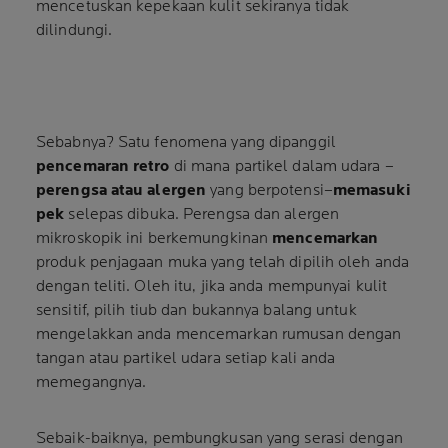
mencetuskan kepekaan kulit sekiranya tidak
dilindungi.
Sebabnya? Satu fenomena yang dipanggil
pencemaran retro
di mana partikel dalam udara –
perengsa atau alergen
yang berpotensi–
memasuki
pek
selepas dibuka. Perengsa dan alergen
mikroskopik ini berkemungkinan
mencemarkan
produk penjagaan muka yang telah dipilih oleh anda
dengan teliti. Oleh itu, jika anda mempunyai kulit
sensitif, pilih tiub dan bukannya balang untuk
mengelakkan anda mencemarkan rumusan dengan
tangan atau partikel udara setiap kali anda
memegangnya.
Sebaik-baiknya, pembungkusan yang serasi dengan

○ ○ ○

What the exercise asks:
When you reach a picture, pass over it; write out all other material exactly.

Reply to the task:
mencetuskan kepekaan kulit sekiranya tidak
dilindungi.
Sebabnya? Satu fenomena yang dipanggil
pencemaran retro
di mana partikel dalam udara –
perengsa atau alergen
yang berpotensi–
memasuki
pek
selepas dibuka. Perengsa dan alergen
mikroskopik ini berkemungkinan
mencemarkan
produk penjagaan muka yang telah dipilih oleh anda
dengan teliti. Oleh itu, jika anda mempunyai kulit
sensitif, pilih tiub dan bukannya balang untuk
mengelakkan anda mencemarkan rumusan dengan
tangan atau partikel udara setiap kali anda
memegangnya.
Sebaik-baiknya, pembungkusan yang serasi dengan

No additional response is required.